Broch se situe donc dans la tradition de la critique des masses (Nietzsche, Le Bon), tout en l’actualisant face aux totalitarismes du XXe siècle. Il analyse comment l'individu se dissout dans la masse, abandonnant sa responsabilité morale, et voit la masse non pas simplement comme un rassemblement, mais comme une unité psychique et irrationnelle, prête à se soumettre à un leader ou à une idéologie. L'essai est influencé par Freud (Psychologie des masses et analyse du moi, 1921) et Elias Canetti (Masse et puissance), mais Broch y ajoute une dimension éthique et existentielle propre à sa pensée romanesque. Il montre la force d'une pensée littéraire qui dépasse la stricte analyse politique ou sociologique et éclaire les mécanismes psychologiques derrière les mouvements populistes et autoritaires contemporains ...
Gustave Le Bon, dans "Psychologie des foules" (1895) avait adopté une approche plus empirique et descriptive en se concentrant sur la contagion mentale, l’instinct grégaire et l’irrationalité. Dans la foule, l'individu régresse vers un état primitif et impulsif. On le sait, une oeuvre très influent sur la psychologie sociale, repris par Freud et d'autres.
Pour Sigmund Freud, "Psychologie des masses et analyse du moi" (1921), les masses fonctionnent sur le modèle d'une horde primitive, le leader remplace le père ; le lien libidinal est central. Avec Broch, il insistait sur l’identification au chef.

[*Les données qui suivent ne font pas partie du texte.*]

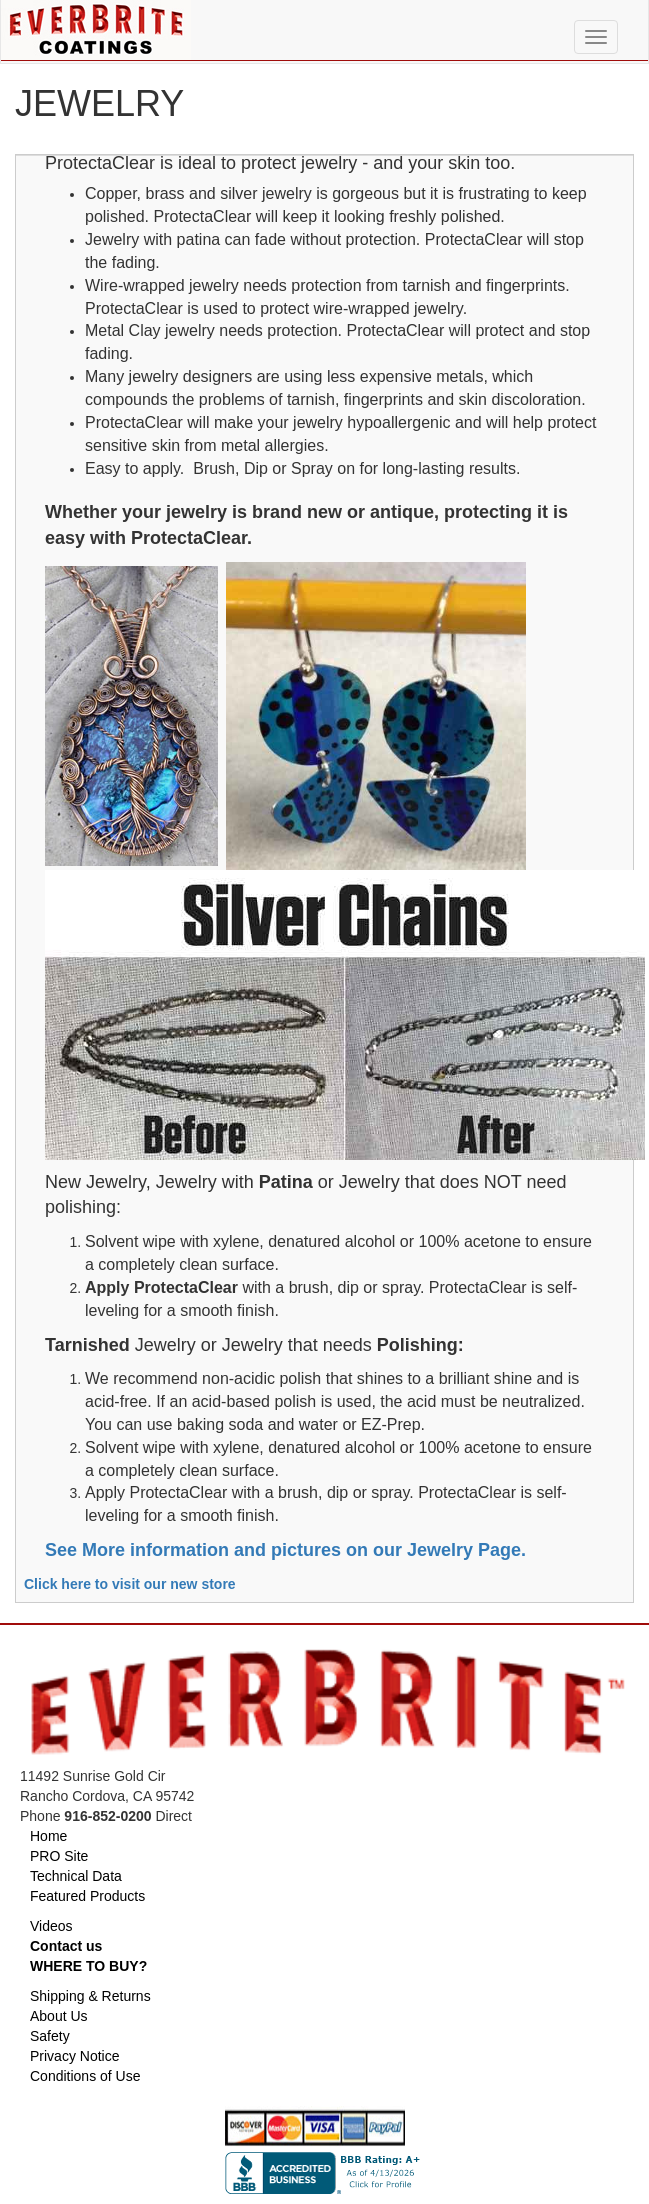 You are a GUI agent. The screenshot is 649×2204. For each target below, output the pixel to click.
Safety (50, 2036)
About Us (59, 2016)
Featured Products (87, 1896)
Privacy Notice (74, 2056)
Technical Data (76, 1876)
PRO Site (59, 1856)
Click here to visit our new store (130, 1584)
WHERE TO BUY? (88, 1966)
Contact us (66, 1946)
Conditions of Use (85, 2076)
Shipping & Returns (90, 1996)
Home (48, 1836)
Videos (51, 1926)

Proche de Broch sur l’idée de crise des valeurs, mais moins axé sur la psychologie intérieure, José Ortega y Gasset, dans "La Révolte des masses" (1930) nous explique que l’homme-masse se caractérise par la médiocrité et le refus de l’excellence.
Elias Canetti (Masse et puissance, 1960) sera plus systématique et plus influent dans le champ anthropologique. Sa thèse principale est que la masse cherche avant tout la décharge (l'égalisation des différences).